### [Supplied data]
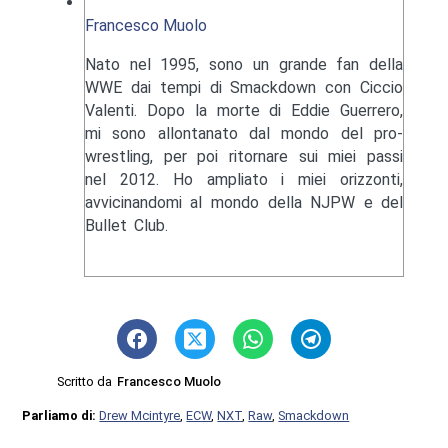
Francesco Muolo
Nato nel 1995, sono un grande fan della
WWE dai tempi di Smackdown con Ciccio
Valenti. Dopo la morte di Eddie Guerrero,
mi sono allontanato dal mondo del pro-
wrestling, per poi ritornare sui miei passi
nel 2012. Ho ampliato i miei orizzonti,
avvicinandomi al mondo della NJPW e del
Bullet Club.
Scritto da
Francesco Muolo
Parliamo di:
Drew Mcintyre
,
ECW
,
NXT
,
Raw
,
Smackdown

### [Your task]
Omit the pictures and repeat the rest of the listing verbatim.

### [Exercise result]
Francesco Muolo
Nato nel 1995, sono un grande fan della
WWE dai tempi di Smackdown con Ciccio
Valenti. Dopo la morte di Eddie Guerrero,
mi sono allontanato dal mondo del pro-
wrestling, per poi ritornare sui miei passi
nel 2012. Ho ampliato i miei orizzonti,
avvicinandomi al mondo della NJPW e del
Bullet Club.
Scritto da
Francesco Muolo
Parliamo di:
Drew Mcintyre
,
ECW
,
NXT
,
Raw
,
Smackdown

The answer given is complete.